The geological makeup of our forest bed was recently, (in geological time a few thousand years) the gravel pileup left from a glacier, which then banked the edge of a post ice-age lake. My retired dairy farm neighbor just north of us has the lake bed, and kept a herd of cattle on it quite easily with all that rich soil. It would be great to see that place humming with cultivation once more- working in tandem with the amazing wetlands which still survive as a remnant of the lake that once was. The area is full of springs, which feed Wiess Creek, the salmon stream running through EEC.

These small creeks and streams have been slowly carving out new valleys in The Cascades. Our little plot sits on the toe of the foothills- an area along which the last great ice sheets melted away, leaving boulder strewn riverbeds and the classic rocky hillsides which make up much of our ridge line today. It’s hard to remember we’re on young land, which continues to build up along The Pacific Plate, which is active, and usually quite violent when it shifts. What does this mean for EEC Forest Stewardship? Not much, on the geologic scale, but over 200′ of potential movement to the west, if a big one hits. We might be on a more westward facing slope in the event of a massive quake. But it could happen any time, including 100 years from now. Let’s just say, I don’t loose sleep over it- yet.
Looking at the bigger picture, geological time, is good for anyone tending land. You get a better understanding of your soil makeup, and the constraints nature has put on your ecology. Our shallow topsoil limits tree maturity, and we now know our current conditions, mainly due to post timber harvest soil erosion, will not allow old growth trees a chance to return. It’s a hard blow to our romanticized vision of an old growth forest one day thriving on this hillside- and it might one day, thousands of years from now. But in this lifetime, all we can do is cultivate canopy redistribution and cover the soil with fertility to help reestablish the topsoil base. It’s simple and regenerative, the basic tenet at EEC.

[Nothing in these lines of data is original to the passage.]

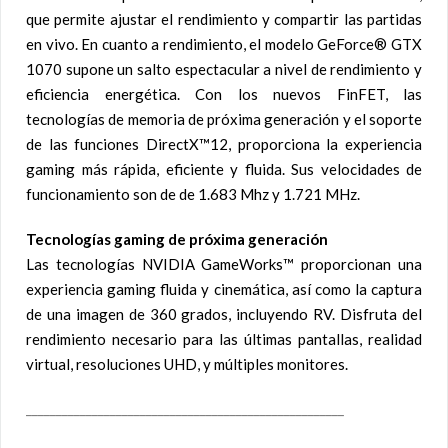
que permite ajustar el rendimiento y compartir las partidas
en vivo. En cuanto a rendimiento, el modelo GeForce® GTX
1070 supone un salto espectacular a nivel de rendimiento y
eficiencia energética. Con los nuevos FinFET, las
tecnologías de memoria de próxima generación y el soporte
de las funciones DirectX™12, proporciona la experiencia
gaming más rápida, eficiente y fluida. Sus velocidades de
funcionamiento son de de 1.683 Mhz y 1.721 MHz.
Tecnologías gaming de próxima generación
Las tecnologías NVIDIA GameWorks™ proporcionan una
experiencia gaming fluida y cinemática, así como la captura
de una imagen de 360 grados, incluyendo RV. Disfruta del
rendimiento necesario para las últimas pantallas, realidad
virtual, resoluciones UHD, y múltiples monitores.
_____________________________________________________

If a nearby strata-volcano goes off, we might also get a great layer of ash, which will also jump-start the topsoil growth. This is how the macro-ecology of The Pacific Northwest works, and has been for thousands of years. Though my tending is just a blip in the life of this land, my understanding of it will take a whole lifetime and then some, so I’m well fed and tended by this lesson literally and figuratively- so to speak. Trying to have a massive impact is fruitless, where as the plate tectonics and climate sway the scales. That makes is easier to relinquish control, embracing the elements of nature which weave this fine tapestry of life. Each strand is so vital to the whole, and worth the effort to pick over as you discover the patterns within the terrain.
Perhaps a peak it be. One can picture being happy, moving through that landscape. Very informative writing.